* Information provided
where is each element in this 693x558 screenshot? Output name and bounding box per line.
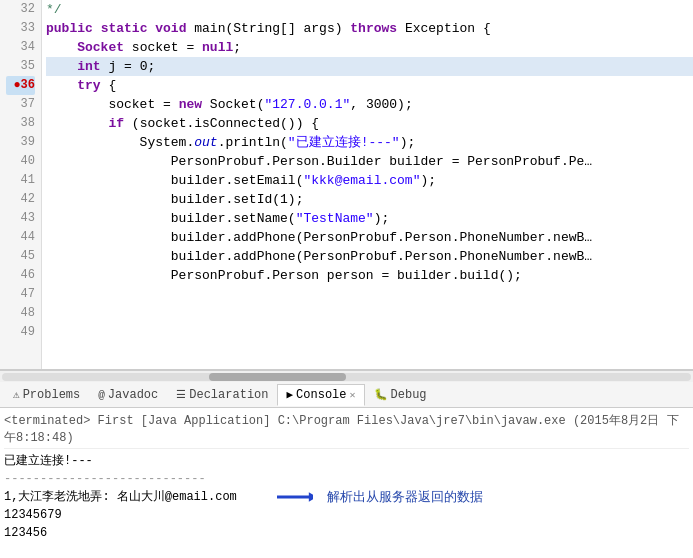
code-line: */ [46, 0, 693, 19]
code-line: builder.setName("TestName"); [46, 209, 693, 228]
tab-problems[interactable]: ⚠Problems [4, 384, 89, 406]
code-line: if (socket.isConnected()) { [46, 114, 693, 133]
tab-close-icon[interactable]: ✕ [350, 389, 356, 401]
line-number: 39 [6, 133, 35, 152]
code-line: try { [46, 76, 693, 95]
scrollbar-track[interactable] [2, 373, 691, 381]
code-lines: */public static void main(String[] args)… [42, 0, 693, 369]
line-number: 37 [6, 95, 35, 114]
code-line: int j = 0; [46, 57, 693, 76]
code-line: builder.setId(1); [46, 190, 693, 209]
line-number: 45 [6, 247, 35, 266]
console-line: 12345679 [4, 506, 689, 524]
console-line: 123456 [4, 524, 689, 542]
editor-scrollbar[interactable] [0, 370, 693, 382]
line-number: 42 [6, 190, 35, 209]
line-number: 49 [6, 323, 35, 342]
annotation-text: 解析出从服务器返回的数据 [277, 488, 483, 506]
tab-icon: ▶ [286, 388, 293, 401]
tab-debug[interactable]: 🐛Debug [365, 384, 436, 406]
tab-label: Console [296, 388, 346, 402]
tab-label: Debug [391, 388, 427, 402]
line-number: 46 [6, 266, 35, 285]
console-line: 1,大江李老洗地弄: 名山大川@email.com [4, 488, 237, 506]
line-number: 40 [6, 152, 35, 171]
arrow-icon [277, 489, 317, 505]
tab-javadoc[interactable]: @Javadoc [89, 384, 167, 406]
console-annotated-row: 1,大江李老洗地弄: 名山大川@email.com解析出从服务器返回的数据 [4, 488, 689, 506]
code-line: socket = new Socket("127.0.0.1", 3000); [46, 95, 693, 114]
line-number: 41 [6, 171, 35, 190]
tab-icon: ⚠ [13, 388, 20, 401]
code-line: PersonProbuf.Person person = builder.bui… [46, 266, 693, 285]
tab-icon: 🐛 [374, 388, 388, 401]
console-output: 已建立连接!-------------------------------1,大… [4, 452, 689, 542]
line-number: ●36 [6, 76, 35, 95]
tab-label: Javadoc [108, 388, 158, 402]
line-number: 34 [6, 38, 35, 57]
line-number: 38 [6, 114, 35, 133]
annotation-label: 解析出从服务器返回的数据 [327, 488, 483, 506]
tab-icon: @ [98, 389, 105, 401]
line-number: 48 [6, 304, 35, 323]
tab-label: Declaration [189, 388, 268, 402]
console-line: ---------------------------- [4, 470, 689, 488]
line-numbers: 32333435●3637383940414243444546474849 [0, 0, 42, 369]
line-number: 32 [6, 0, 35, 19]
editor-area: 32333435●3637383940414243444546474849 */… [0, 0, 693, 370]
code-line: builder.addPhone(PersonProbuf.Person.Pho… [46, 228, 693, 247]
bottom-tabs: ⚠Problems@Javadoc☰Declaration▶Console ✕🐛… [0, 382, 693, 408]
code-line: Socket socket = null; [46, 38, 693, 57]
line-number: 47 [6, 285, 35, 304]
code-line: System.out.println("已建立连接!---"); [46, 133, 693, 152]
line-number: 33 [6, 19, 35, 38]
line-number: 43 [6, 209, 35, 228]
code-line: PersonProbuf.Person.Builder builder = Pe… [46, 152, 693, 171]
line-number: 44 [6, 228, 35, 247]
console-area: <terminated> First [Java Application] C:… [0, 408, 693, 552]
tab-label: Problems [23, 388, 81, 402]
tab-declaration[interactable]: ☰Declaration [167, 384, 277, 406]
console-line: 已建立连接!--- [4, 452, 689, 470]
code-line: builder.addPhone(PersonProbuf.Person.Pho… [46, 247, 693, 266]
scrollbar-thumb[interactable] [209, 373, 347, 381]
line-number: 35 [6, 57, 35, 76]
tab-console[interactable]: ▶Console ✕ [277, 384, 364, 406]
code-line: public static void main(String[] args) t… [46, 19, 693, 38]
code-line: builder.setEmail("kkk@email.com"); [46, 171, 693, 190]
console-header: <terminated> First [Java Application] C:… [4, 410, 689, 449]
tab-icon: ☰ [176, 388, 186, 401]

* Exercise instructions
Return all the data exactly, pictures omitted.

* Task answer
where is each element in this 693x558 screenshot? Output name and bounding box per line.
code-line: */ [46, 0, 693, 19]
code-line: builder.setName("TestName"); [46, 209, 693, 228]
tab-problems[interactable]: ⚠Problems [4, 384, 89, 406]
code-line: if (socket.isConnected()) { [46, 114, 693, 133]
tab-close-icon[interactable]: ✕ [350, 389, 356, 401]
line-number: 39 [6, 133, 35, 152]
code-line: try { [46, 76, 693, 95]
scrollbar-track[interactable] [2, 373, 691, 381]
code-lines: */public static void main(String[] args)… [42, 0, 693, 369]
line-number: 37 [6, 95, 35, 114]
code-line: int j = 0; [46, 57, 693, 76]
code-line: builder.setId(1); [46, 190, 693, 209]
line-number: 45 [6, 247, 35, 266]
console-line: 12345679 [4, 506, 689, 524]
console-line: 123456 [4, 524, 689, 542]
editor-scrollbar[interactable] [0, 370, 693, 382]
line-number: 42 [6, 190, 35, 209]
line-number: 49 [6, 323, 35, 342]
annotation-text: 解析出从服务器返回的数据 [277, 488, 483, 506]
tab-icon: ▶ [286, 388, 293, 401]
tab-debug[interactable]: 🐛Debug [365, 384, 436, 406]
tab-label: Console [296, 388, 346, 402]
tab-label: Debug [391, 388, 427, 402]
line-number: 46 [6, 266, 35, 285]
console-line: 1,大江李老洗地弄: 名山大川@email.com [4, 488, 237, 506]
line-number: 40 [6, 152, 35, 171]
arrow-icon [277, 489, 317, 505]
tab-javadoc[interactable]: @Javadoc [89, 384, 167, 406]
console-annotated-row: 1,大江李老洗地弄: 名山大川@email.com解析出从服务器返回的数据 [4, 488, 689, 506]
code-line: socket = new Socket("127.0.0.1", 3000); [46, 95, 693, 114]
line-number: 41 [6, 171, 35, 190]
tab-icon: ⚠ [13, 388, 20, 401]
code-line: PersonProbuf.Person person = builder.bui… [46, 266, 693, 285]
tab-icon: 🐛 [374, 388, 388, 401]
console-output: 已建立连接!-------------------------------1,大… [4, 452, 689, 542]
line-number: ●36 [6, 76, 35, 95]
tab-label: Javadoc [108, 388, 158, 402]
line-number: 34 [6, 38, 35, 57]
line-number: 38 [6, 114, 35, 133]
annotation-label: 解析出从服务器返回的数据 [327, 488, 483, 506]
tab-icon: @ [98, 389, 105, 401]
line-number: 48 [6, 304, 35, 323]
tab-label: Declaration [189, 388, 268, 402]
console-line: ---------------------------- [4, 470, 689, 488]
line-numbers: 32333435●3637383940414243444546474849 [0, 0, 42, 369]
line-number: 32 [6, 0, 35, 19]
editor-area: 32333435●3637383940414243444546474849 */… [0, 0, 693, 370]
code-line: builder.addPhone(PersonProbuf.Person.Pho… [46, 228, 693, 247]
bottom-tabs: ⚠Problems@Javadoc☰Declaration▶Console ✕🐛… [0, 382, 693, 408]
code-line: Socket socket = null; [46, 38, 693, 57]
line-number: 47 [6, 285, 35, 304]
code-line: System.out.println("已建立连接!---"); [46, 133, 693, 152]
line-number: 33 [6, 19, 35, 38]
line-number: 43 [6, 209, 35, 228]
code-line: PersonProbuf.Person.Builder builder = Pe… [46, 152, 693, 171]
line-number: 44 [6, 228, 35, 247]
console-area: <terminated> First [Java Application] C:… [0, 408, 693, 552]
tab-label: Problems [23, 388, 81, 402]
tab-declaration[interactable]: ☰Declaration [167, 384, 277, 406]
console-line: 已建立连接!--- [4, 452, 689, 470]
code-line: builder.addPhone(PersonProbuf.Person.Pho… [46, 247, 693, 266]
scrollbar-thumb[interactable] [209, 373, 347, 381]
line-number: 35 [6, 57, 35, 76]
tab-console[interactable]: ▶Console ✕ [277, 384, 364, 406]
code-line: public static void main(String[] args) t… [46, 19, 693, 38]
code-line: builder.setEmail("kkk@email.com"); [46, 171, 693, 190]
console-header: <terminated> First [Java Application] C:… [4, 410, 689, 449]
tab-icon: ☰ [176, 388, 186, 401]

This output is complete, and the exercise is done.